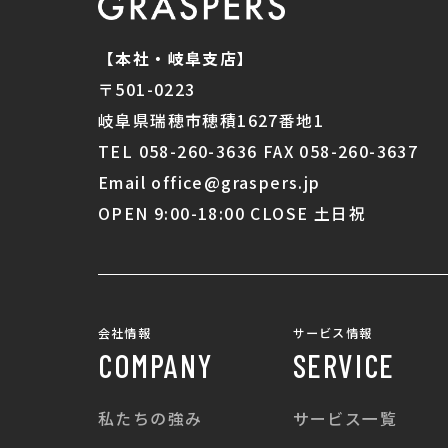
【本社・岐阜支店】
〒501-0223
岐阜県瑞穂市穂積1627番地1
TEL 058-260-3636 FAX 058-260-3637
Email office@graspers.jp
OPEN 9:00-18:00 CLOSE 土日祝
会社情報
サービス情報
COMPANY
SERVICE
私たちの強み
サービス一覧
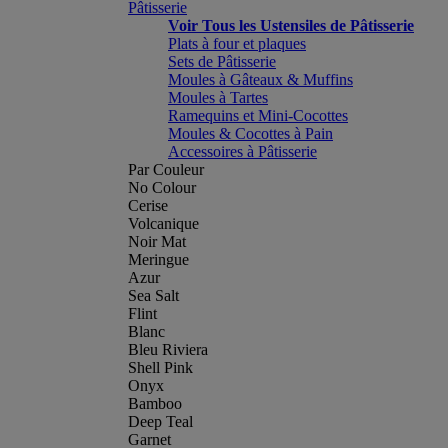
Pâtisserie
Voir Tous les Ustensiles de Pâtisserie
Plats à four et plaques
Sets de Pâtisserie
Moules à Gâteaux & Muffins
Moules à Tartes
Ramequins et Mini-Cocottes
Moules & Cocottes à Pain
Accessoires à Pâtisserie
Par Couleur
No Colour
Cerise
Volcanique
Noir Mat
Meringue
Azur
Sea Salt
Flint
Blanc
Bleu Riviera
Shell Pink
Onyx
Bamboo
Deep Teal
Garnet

-- -- --

Exercise » Return the lines beginning at the one that contains "Accessoires à Pâtisserie" and continuing through the last line of the data, exactly as they stand and without any others.

Task result »
Accessoires à Pâtisserie
Par Couleur
No Colour
Cerise
Volcanique
Noir Mat
Meringue
Azur
Sea Salt
Flint
Blanc
Bleu Riviera
Shell Pink
Onyx
Bamboo
Deep Teal
Garnet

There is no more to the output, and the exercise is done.